Craig Cairns analyses key tactics from the weekend's SPFL action, focusing on Inverness Caley Thistle, Rangers and Dundee United.

Craig Cairns analyses key tactics from the weekend's SPFL action, focusing on Inverness Caley Thistle, Rangers and Dundee United.
Inverness play without a striker for the second game in a row
Remember when Scotland lined up in an infamous 4-6-0 formation? Well Inverness manager John Hughes has deployed something similar against the top two recently with a little more success. Sure, they were on the wrong end of a 3-0 scoreline on Saturday but dominated for most of the match before succumbing to the potency of the Celtic attack. They also came away with a comprehensive victory after deploying it versus Aberdeen.
A narrow midfield four in a 4-4-2-0, with and Jordan Roberts and Miles Storey wide, caused the Celtic defence no end of problems. They kept possession better than almost any other team has at Celtic Park this season and in the end it was poor finishing more than anything else that contributed to the loss.
Celtic started the match with a very high defensive line, which Caley continually exploited. Gary Warren missed an open goal before Ross Draper saw a shot deflected agonisingly wide. Roberts’ pace also caused Erik Sviatchenko and Dedryck Boyata problems. For one chance he was through on the goalkeeper but couldn’t beat Craig Gordon; for another – a 3v2 situation – he played the wrong pass, failing to pick out Draper who would have been through on goal.
Celtic took the lead through Mackay-Steven, who scored his fourth goal in six matches, before an obligatory goal from Leigh Griffiths. Before adding their third, Celtic brought on Scott Allan, Ryan Christie and Patrick Roberts to play in the 3 attacking midfield positions. The trio combined in a free-flowing move to tee-up Griffiths for his 32nd goal of the season.
Substitute Miller scores wonder goal in absence of top scorer
The biggest question surrounding Rangers’ team selection on Sunday was who was going to replace the injured Martyn Waghorn? Mark Warburton stuck with his 4-1-2-3 formation, bringing in Nicky Clark to lead the line against his former club. Either side of him was Michael O’Halloran and Billy King, with Barrie McKay dropped back into midfield.
Rangers came up against a sturdy Queen of the South defence and struggled to get crosses into Clark. Whilst Waghorn likes to do a lot of his work outside the box, linking with team-mates, Clark is more of a poacher. Despite the change in style up top, Clark wasn’t able to get on the end of many chances. 

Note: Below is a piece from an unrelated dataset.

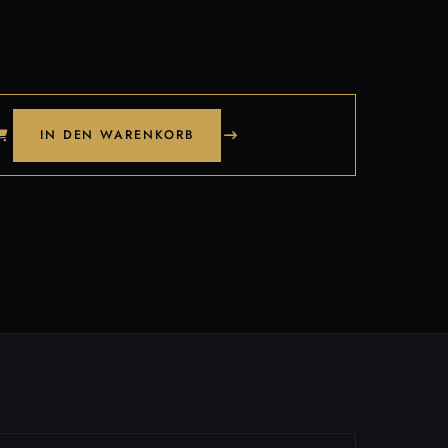
IN DEN WARENKORB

James Fowler set up with a narrow back four and two holding midfielders, stifling the Rangers dangermen. At the other end, their two wingers and two strikers went man-for-man against the Rangers backline, making it difficult for Lee Wallace and James Tavernier to get forward as much as they usually do.
Kenny Miller came on for Clark on the hour mark and scored an absolute peach with his first strike. His movement outside the box for the goal, which started from a throw, displayed what Rangers had been missing in the match, even if it took a terrific strike to unlock the Doonhamers defence. 
Return of Paul Paton improves United
Four wins and a draw in their last seven may give Mixu Paatelainen’s side some cause for optimism. A win at the weekend over a top-three side will most definitely have helped! Unfortunately for their survival surge, two of these victories have come in the cup and every team above them seems capable of gathering points. 
When Mixu arrived at Tannadice, he started with a back four though quickly abandoned this due to a heavy loss at Celtic Park. A switch to a back three followed, which he has stuck to since. A dearth of natural wide players meant this change made sense, though United continued to struggle at both ends. 
For the Dundee derby – the match which immediately preceded this run of seven – United were forced to use Blair Spittal as a right wing-back, as Ryan McGowan was required in central defence. Spittal’s performance in that match, along with McGowan’s subsequent transfer to Chinese club Henan Jianye, means that the former Queen’s Park player has continued on the right of a five-man midfield.
There was a stretch of matches where the narrative surrounding United centred upon playing well but not converting these performances into results. It wasn’t until a similar change on the other side that league wins started to come. John Rankin, although required in the centre for the majority of the second half versus Hearts, has taken up the role as left-wing-back during this run.
The run of form has also coincided with the return of Paul Paton. Much of the focus was placed upon a leaky defence, but recent weeks would suggest that the problem may have been related to the lack of a midfield destroyer in the centre of the park. The Motherwell result aside, United have conceded just two goals in four matches since his return. Furthermore, it was his superb strike that secured all three points at the weekend.
The performance of Ryan Dow in the match versus Kilmarnock, and his cameo versus Hearts, should also give United some optimism for future weeks. He linked excellently with Spittal to pick apart Gary Locke’s side in a 5-1 victory and his driving run was a factor in Paton’s winner.
United like to attack down the sides of their opponents and this match was no different. From the off they had the Hearts defence on the back foot and won a number of corners. They very nearly took the lead from one early on, with Neil Alexander forced into a spectacular save from an Edward Ofere header and did open the scoring when Guy Demel nodded in from a similar position.